The plant is expected to cost upwards of $550 million. When completed, it will use natural gas and will be engineered with advanced emissions control technology. It is expected to spend around $10 million on materials and supplies in the California region.
PROJECT TIMING
Construction was expected to commence in Q3 2002, taking between 24 and 27 months to finish, and be completed for testing in Q2 2004. Initial plans were for the plant to go online in Q3 2004.
The plant will be built adjacent to the Pacific Gas and Electric’s substation. They have been commissioned to carry out a $100,000 study to identify transmission system impacts. The SJVEC will be connected to the transmission system by looping into PG&E’s Panoche-McCall and Panoche-Kearny 230kV, 1,500ft transmission lines. Calpine will build the plant, bus and substation, and PG&E will construct and operate the lines. Approximately 2,900ft of 70kV transmission line will be rerouted to the substation.
The baseload capacity for the SJVEC is approximately 835MW. To help meet peak summer demand, Calpine has incorporated a larger steam turbine, fogging and duct firing, allowing the facility to generate an additional 230MW. The peaking capacity depends on the need and the temperature, for example in summer months the maximum output will be 1,062MW at a temperature of 100°F, and in the spring output will be 1,097MW, at a temperature of 61°F.
TURBINES AND GENERATORS
The combined cycle plant will consist of three CGTs, each producing 180MVA and having a 15/230kV step-up transformer, and one SGT producing 550MVA with a 18/230kV step-up transformer. The CGTs will be Siemens-Westinghouse 501FDs, and equipped with dry low nitrogen oxide (NOx) combustors and steam injection power augmentation capabilities. The plant will use a selective catalytic reactor to control emissions of NOx. Also, an oxidation catalyst and inlet air filter will control emissions of carbon oxide, volatile organic compounds and fine particle matter.
This combined-cycle design and advanced emissions control technology will make the SJVEC 90% cleaner than older gas-fired power plants. In fact, health, environmental and consumer groups have supported Calpine’s use of this technology as a way to advance clean air goals. This enables Calpine to lower energy costs while improving air quality.
Other plant features include a surface condensed steam generator, a de-aerating surface condenser, a mechanical-draft cooling tower and various associated auxiliary equipment.
LIQUID NATURAL GAS
The fuel for the power plant will be brought in from 20 miles away by a new underground 24in pipeline. This fuel has been cooled from a gas to a liquid, making it easier to transport (it takes up approx. 1/600 the storage space of natural gas) and less likely to catch fire. Further, the project will be extremely fuel-efficient, using 40% less natural gas than old-technology projects.
The plant uses wet-cool technology, which draws water for cooling along a 27in diameter pipeline from 21 miles away at the Fresno-Clovis Wastewater Treatment Facility. The plant’s 16-cell cooling tower will require 7,000gpm of the effluent, which will come from six new shallow extraction wells. Calpine will sink these wells at 75-100ft deep.

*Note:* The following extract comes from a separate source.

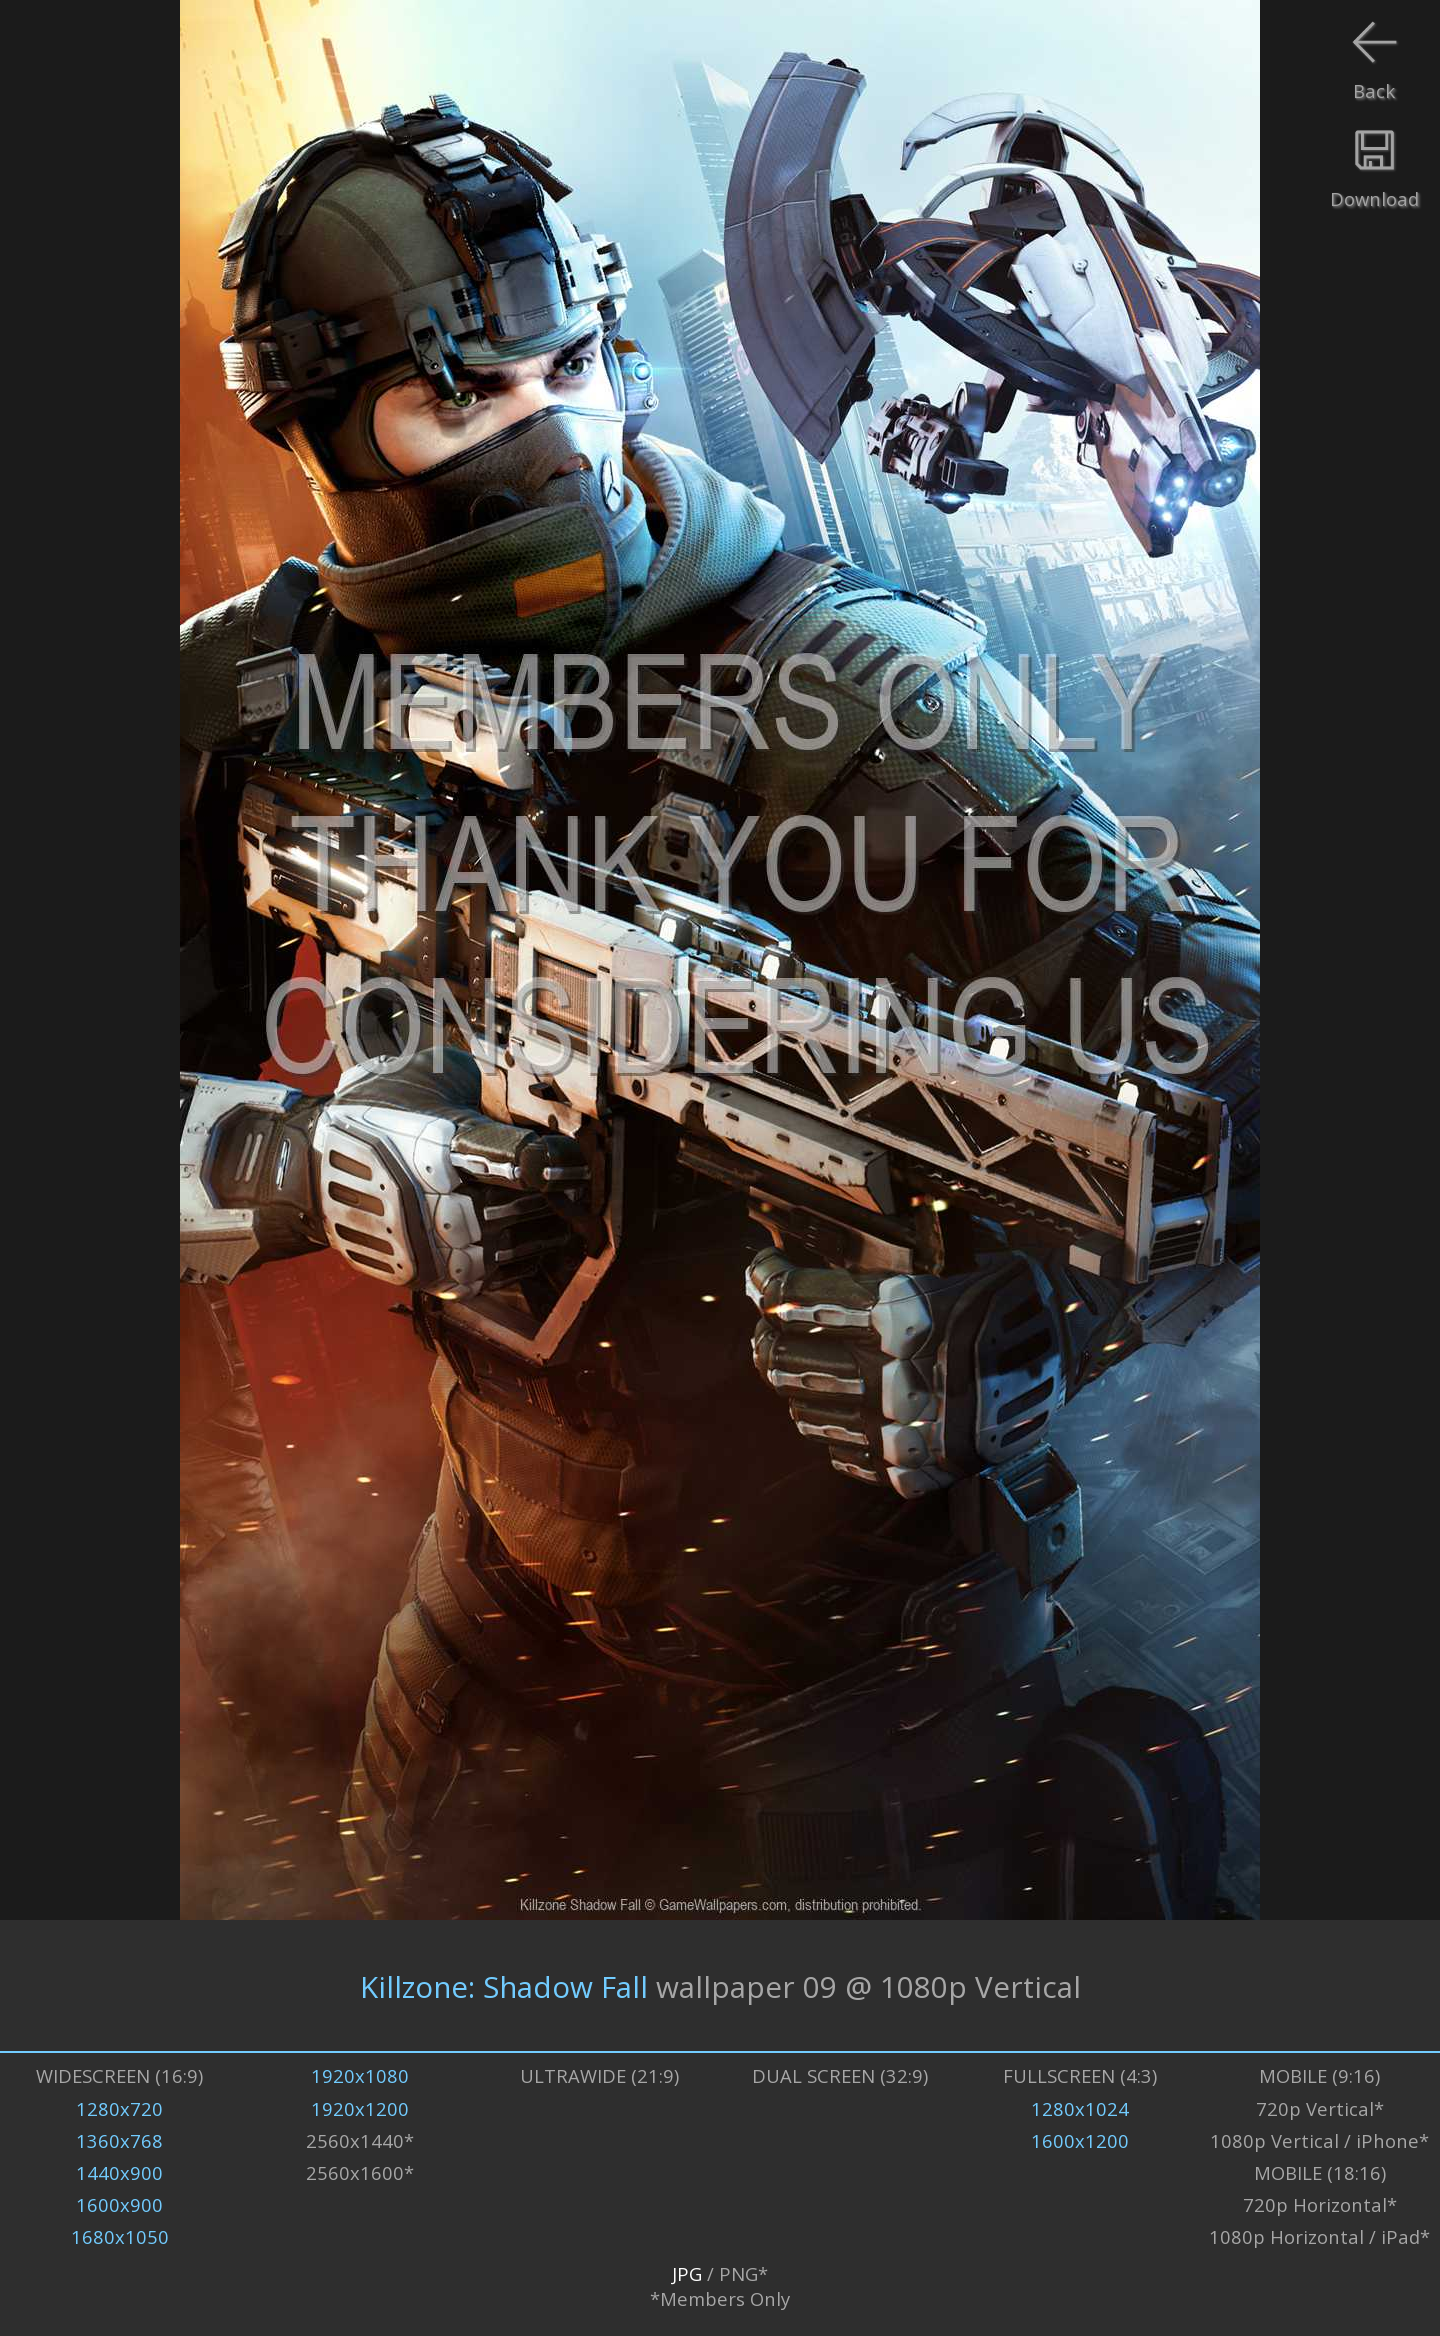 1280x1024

The plant will be a zero-discharge facility meaning that no wastewater produced will be disposed off-site. Instead wastewater containing dissolved solids will be dried in a drum drier and the resulting cake disposed of in a municipal landfill.
Domestic water will be provided via a 1-mile pipe from Jan Joaquin, and sewage expelled through a 2.5-mile sanitary pipeline.
CALPINE
Calpine currently has 12,100MW of generating power in operation and 14,200MW in construction, and is running the largest construction program ($15 billion) in the power industry.